* _Aim of the task_
Your answer should be the exact lines of the data below from the one containing "https://weandthecolor.com" through the one containing "faziam parte do"; please include nothing else.

* _Available data_
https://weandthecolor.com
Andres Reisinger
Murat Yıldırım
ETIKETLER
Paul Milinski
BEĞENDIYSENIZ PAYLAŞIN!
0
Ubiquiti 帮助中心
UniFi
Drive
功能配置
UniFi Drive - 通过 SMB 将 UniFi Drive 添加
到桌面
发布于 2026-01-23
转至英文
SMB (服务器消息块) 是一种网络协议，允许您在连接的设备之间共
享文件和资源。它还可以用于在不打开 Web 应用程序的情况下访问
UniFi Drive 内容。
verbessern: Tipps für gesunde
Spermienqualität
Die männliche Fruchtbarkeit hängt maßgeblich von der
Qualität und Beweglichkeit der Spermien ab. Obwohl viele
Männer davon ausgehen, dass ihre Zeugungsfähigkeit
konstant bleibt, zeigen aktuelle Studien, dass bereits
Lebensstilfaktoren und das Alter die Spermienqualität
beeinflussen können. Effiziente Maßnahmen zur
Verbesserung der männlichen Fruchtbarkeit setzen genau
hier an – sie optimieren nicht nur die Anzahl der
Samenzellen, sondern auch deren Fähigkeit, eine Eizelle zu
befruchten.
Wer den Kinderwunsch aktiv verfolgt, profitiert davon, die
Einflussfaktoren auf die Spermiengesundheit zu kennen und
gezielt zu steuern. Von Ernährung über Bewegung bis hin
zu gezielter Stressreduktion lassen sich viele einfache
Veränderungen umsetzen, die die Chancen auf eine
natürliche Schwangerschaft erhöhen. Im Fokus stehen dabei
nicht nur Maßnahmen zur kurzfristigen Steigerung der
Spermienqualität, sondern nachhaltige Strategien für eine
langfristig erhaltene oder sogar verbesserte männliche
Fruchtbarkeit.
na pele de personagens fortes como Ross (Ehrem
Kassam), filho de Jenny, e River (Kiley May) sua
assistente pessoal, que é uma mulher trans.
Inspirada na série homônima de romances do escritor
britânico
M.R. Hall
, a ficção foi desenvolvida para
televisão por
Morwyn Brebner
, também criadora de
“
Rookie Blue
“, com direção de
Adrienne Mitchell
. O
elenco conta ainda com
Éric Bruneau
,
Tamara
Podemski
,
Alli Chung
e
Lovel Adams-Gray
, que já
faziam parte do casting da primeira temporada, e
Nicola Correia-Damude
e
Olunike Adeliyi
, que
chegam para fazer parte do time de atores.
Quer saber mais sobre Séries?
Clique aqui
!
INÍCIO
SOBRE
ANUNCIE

* * *

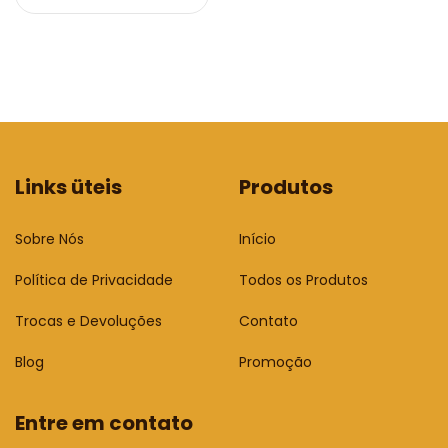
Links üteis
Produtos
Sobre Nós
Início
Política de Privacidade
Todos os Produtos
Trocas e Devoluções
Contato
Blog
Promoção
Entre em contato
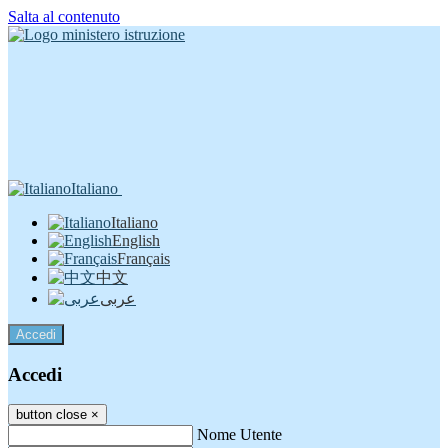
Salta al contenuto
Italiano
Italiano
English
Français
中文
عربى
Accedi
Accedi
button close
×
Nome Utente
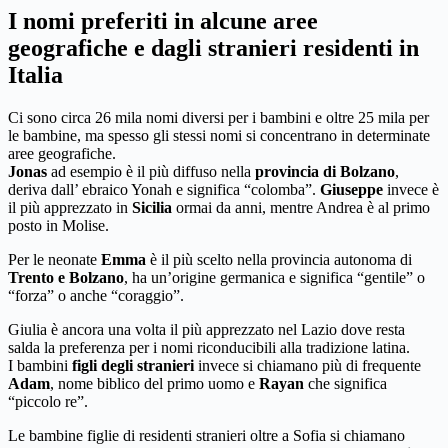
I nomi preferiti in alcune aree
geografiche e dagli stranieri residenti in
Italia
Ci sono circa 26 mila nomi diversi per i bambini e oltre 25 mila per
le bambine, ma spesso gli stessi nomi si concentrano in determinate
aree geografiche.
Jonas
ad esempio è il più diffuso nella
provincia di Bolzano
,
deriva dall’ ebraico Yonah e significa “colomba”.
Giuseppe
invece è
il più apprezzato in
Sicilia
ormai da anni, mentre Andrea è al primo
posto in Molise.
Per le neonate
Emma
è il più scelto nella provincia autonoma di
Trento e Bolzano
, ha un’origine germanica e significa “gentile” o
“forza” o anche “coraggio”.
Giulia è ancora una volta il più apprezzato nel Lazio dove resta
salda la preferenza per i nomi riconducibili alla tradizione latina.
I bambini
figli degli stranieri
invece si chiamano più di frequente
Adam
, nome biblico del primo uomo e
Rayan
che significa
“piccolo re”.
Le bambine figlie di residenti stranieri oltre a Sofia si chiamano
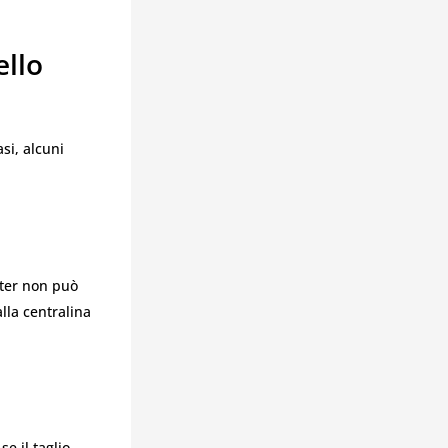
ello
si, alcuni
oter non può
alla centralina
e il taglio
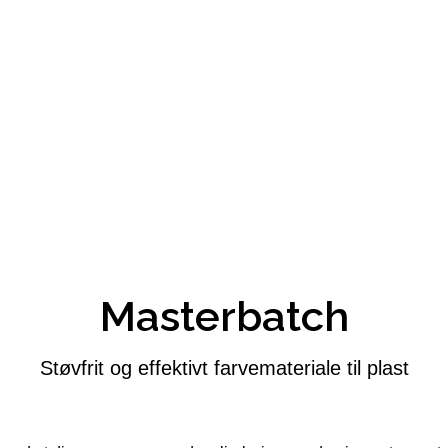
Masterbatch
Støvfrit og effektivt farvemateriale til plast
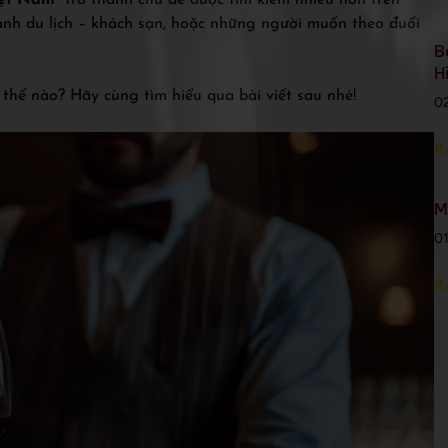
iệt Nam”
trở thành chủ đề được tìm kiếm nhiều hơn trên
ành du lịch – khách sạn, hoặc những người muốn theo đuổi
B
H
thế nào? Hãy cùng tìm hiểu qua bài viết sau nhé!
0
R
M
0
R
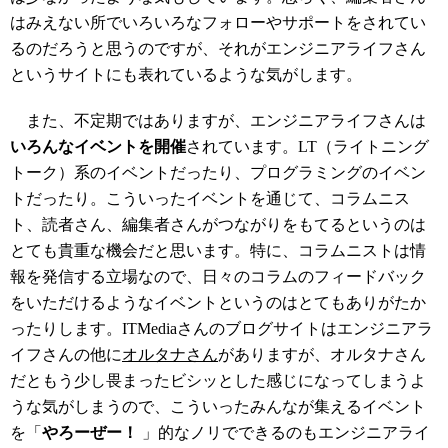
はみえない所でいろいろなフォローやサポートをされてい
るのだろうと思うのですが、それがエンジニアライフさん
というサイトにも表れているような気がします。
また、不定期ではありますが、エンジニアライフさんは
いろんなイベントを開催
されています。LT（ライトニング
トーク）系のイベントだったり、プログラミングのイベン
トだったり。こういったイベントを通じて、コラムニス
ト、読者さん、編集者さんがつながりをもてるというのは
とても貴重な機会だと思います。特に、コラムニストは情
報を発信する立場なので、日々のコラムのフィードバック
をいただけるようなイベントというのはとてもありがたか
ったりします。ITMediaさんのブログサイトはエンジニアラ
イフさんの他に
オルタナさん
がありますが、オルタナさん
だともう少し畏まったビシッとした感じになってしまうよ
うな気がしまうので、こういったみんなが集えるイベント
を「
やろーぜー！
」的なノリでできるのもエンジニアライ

...

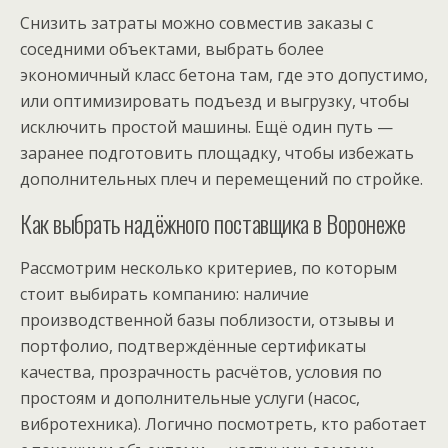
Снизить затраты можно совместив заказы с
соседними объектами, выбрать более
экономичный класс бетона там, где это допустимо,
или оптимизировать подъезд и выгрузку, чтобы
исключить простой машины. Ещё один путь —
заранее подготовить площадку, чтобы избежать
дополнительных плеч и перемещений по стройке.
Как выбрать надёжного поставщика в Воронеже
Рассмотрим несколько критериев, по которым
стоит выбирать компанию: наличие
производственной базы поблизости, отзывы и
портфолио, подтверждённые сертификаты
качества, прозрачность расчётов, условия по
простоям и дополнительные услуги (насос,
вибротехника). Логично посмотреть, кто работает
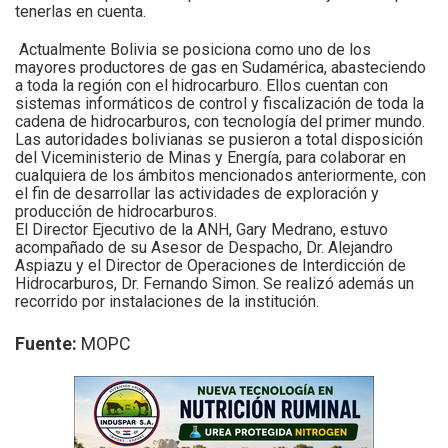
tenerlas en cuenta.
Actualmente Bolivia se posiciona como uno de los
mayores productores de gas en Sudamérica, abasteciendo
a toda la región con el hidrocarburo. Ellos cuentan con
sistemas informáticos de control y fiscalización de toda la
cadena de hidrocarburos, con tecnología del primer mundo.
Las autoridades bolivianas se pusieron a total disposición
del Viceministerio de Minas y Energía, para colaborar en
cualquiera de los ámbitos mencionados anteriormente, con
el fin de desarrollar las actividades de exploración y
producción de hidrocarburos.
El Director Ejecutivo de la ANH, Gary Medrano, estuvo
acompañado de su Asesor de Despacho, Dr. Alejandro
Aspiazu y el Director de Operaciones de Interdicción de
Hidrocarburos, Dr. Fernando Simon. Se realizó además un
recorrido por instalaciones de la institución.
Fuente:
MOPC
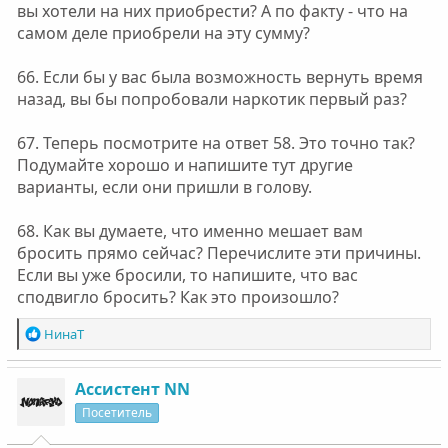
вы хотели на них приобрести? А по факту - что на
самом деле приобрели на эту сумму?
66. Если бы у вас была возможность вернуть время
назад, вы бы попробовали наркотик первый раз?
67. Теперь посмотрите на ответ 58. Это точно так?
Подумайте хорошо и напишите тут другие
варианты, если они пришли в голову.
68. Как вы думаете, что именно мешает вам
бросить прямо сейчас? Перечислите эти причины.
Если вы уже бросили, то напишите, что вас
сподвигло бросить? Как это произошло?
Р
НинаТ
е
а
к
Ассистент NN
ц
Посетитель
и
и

* _Exercise response_
https://weandthecolor.com
Andres Reisinger
Murat Yıldırım
ETIKETLER
Paul Milinski
BEĞENDIYSENIZ PAYLAŞIN!
0
Ubiquiti 帮助中心
UniFi
Drive
功能配置
UniFi Drive - 通过 SMB 将 UniFi Drive 添加
到桌面
发布于 2026-01-23
转至英文
SMB (服务器消息块) 是一种网络协议，允许您在连接的设备之间共
享文件和资源。它还可以用于在不打开 Web 应用程序的情况下访问
UniFi Drive 内容。
verbessern: Tipps für gesunde
Spermienqualität
Die männliche Fruchtbarkeit hängt maßgeblich von der
Qualität und Beweglichkeit der Spermien ab. Obwohl viele
Männer davon ausgehen, dass ihre Zeugungsfähigkeit
konstant bleibt, zeigen aktuelle Studien, dass bereits
Lebensstilfaktoren und das Alter die Spermienqualität
beeinflussen können. Effiziente Maßnahmen zur
Verbesserung der männlichen Fruchtbarkeit setzen genau
hier an – sie optimieren nicht nur die Anzahl der
Samenzellen, sondern auch deren Fähigkeit, eine Eizelle zu
befruchten.
Wer den Kinderwunsch aktiv verfolgt, profitiert davon, die
Einflussfaktoren auf die Spermiengesundheit zu kennen und
gezielt zu steuern. Von Ernährung über Bewegung bis hin
zu gezielter Stressreduktion lassen sich viele einfache
Veränderungen umsetzen, die die Chancen auf eine
natürliche Schwangerschaft erhöhen. Im Fokus stehen dabei
nicht nur Maßnahmen zur kurzfristigen Steigerung der
Spermienqualität, sondern nachhaltige Strategien für eine
langfristig erhaltene oder sogar verbesserte männliche
Fruchtbarkeit.
na pele de personagens fortes como Ross (Ehrem
Kassam), filho de Jenny, e River (Kiley May) sua
assistente pessoal, que é uma mulher trans.
Inspirada na série homônima de romances do escritor
britânico
M.R. Hall
, a ficção foi desenvolvida para
televisão por
Morwyn Brebner
, também criadora de
“
Rookie Blue
“, com direção de
Adrienne Mitchell
. O
elenco conta ainda com
Éric Bruneau
,
Tamara
Podemski
,
Alli Chung
e
Lovel Adams-Gray
, que já
faziam parte do casting da primeira temporada, e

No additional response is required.